:: Work task ::
Return the lines below in which the string "Inköp" occurs.

:: Dataset excerpts ::
◆ ◆ ◆ ◆ ◆

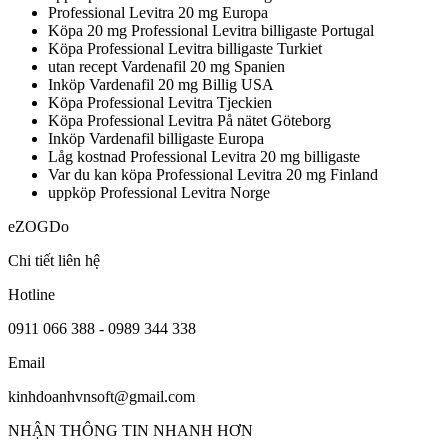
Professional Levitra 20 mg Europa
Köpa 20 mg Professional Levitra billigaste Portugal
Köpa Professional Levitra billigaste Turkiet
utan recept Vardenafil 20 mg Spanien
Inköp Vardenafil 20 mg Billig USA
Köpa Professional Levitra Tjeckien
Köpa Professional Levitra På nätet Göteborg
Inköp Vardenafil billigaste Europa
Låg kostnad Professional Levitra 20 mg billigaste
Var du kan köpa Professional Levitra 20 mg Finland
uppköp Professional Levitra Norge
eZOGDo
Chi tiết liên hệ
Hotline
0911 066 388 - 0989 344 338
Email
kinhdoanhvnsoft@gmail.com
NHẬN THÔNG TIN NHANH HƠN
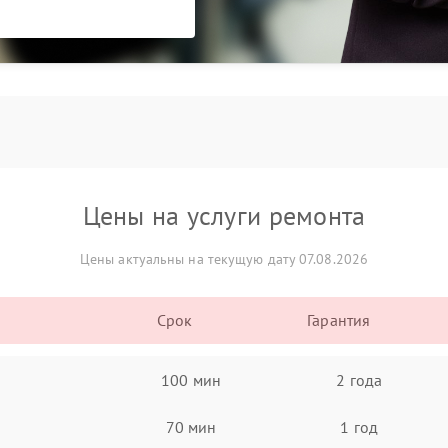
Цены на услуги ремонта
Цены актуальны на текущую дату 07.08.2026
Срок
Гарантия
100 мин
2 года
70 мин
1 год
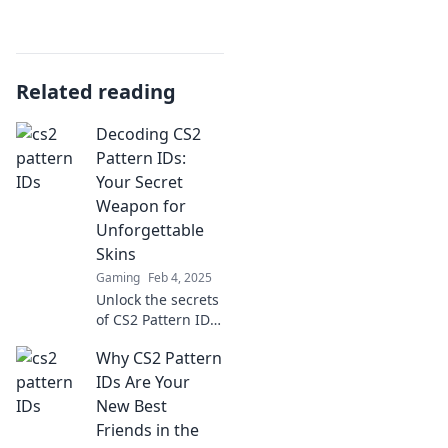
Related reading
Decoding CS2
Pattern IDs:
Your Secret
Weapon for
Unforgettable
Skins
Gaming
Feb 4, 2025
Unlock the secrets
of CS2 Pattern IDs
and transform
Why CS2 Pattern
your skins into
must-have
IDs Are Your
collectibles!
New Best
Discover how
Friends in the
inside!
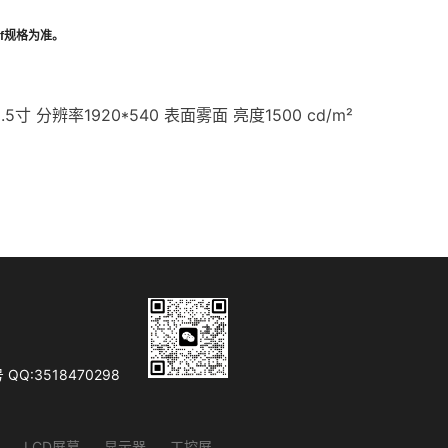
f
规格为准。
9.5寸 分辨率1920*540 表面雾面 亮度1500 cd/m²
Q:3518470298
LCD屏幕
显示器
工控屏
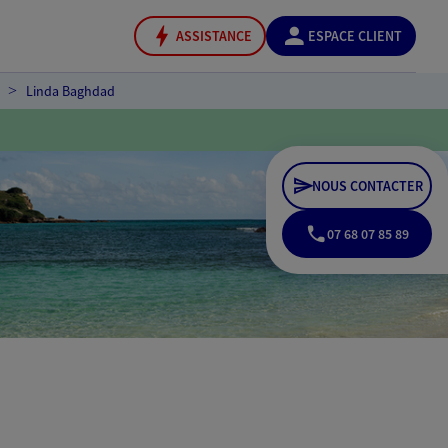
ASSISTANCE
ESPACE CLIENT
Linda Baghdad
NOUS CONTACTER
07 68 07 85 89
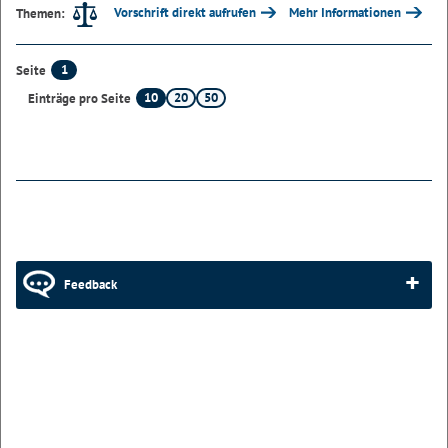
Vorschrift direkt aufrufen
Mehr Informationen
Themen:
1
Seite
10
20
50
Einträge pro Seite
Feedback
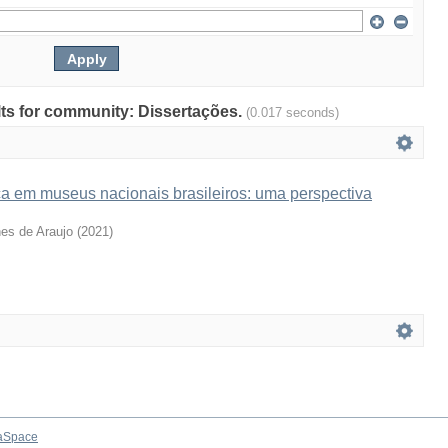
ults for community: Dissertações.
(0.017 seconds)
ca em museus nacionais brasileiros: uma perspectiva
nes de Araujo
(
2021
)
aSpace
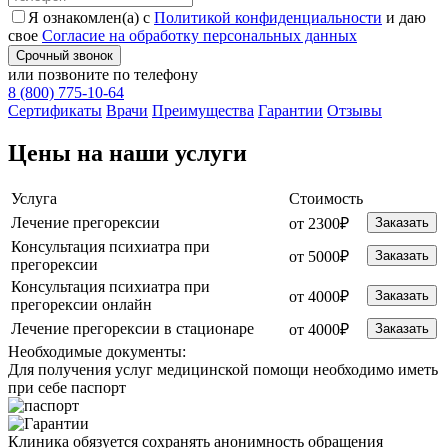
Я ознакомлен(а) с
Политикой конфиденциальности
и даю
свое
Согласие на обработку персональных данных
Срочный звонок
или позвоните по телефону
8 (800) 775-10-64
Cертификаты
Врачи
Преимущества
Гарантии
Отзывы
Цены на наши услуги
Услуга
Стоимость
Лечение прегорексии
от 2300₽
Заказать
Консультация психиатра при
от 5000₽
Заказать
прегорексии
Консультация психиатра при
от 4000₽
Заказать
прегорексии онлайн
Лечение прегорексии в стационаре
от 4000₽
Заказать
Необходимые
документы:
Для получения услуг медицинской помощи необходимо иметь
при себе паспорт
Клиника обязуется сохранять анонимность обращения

◆ ◆ ◆ ◆ ◆

:: Answer space ::
Inköp Vardenafil 20 mg Billig USA
Inköp Vardenafil billigaste Europa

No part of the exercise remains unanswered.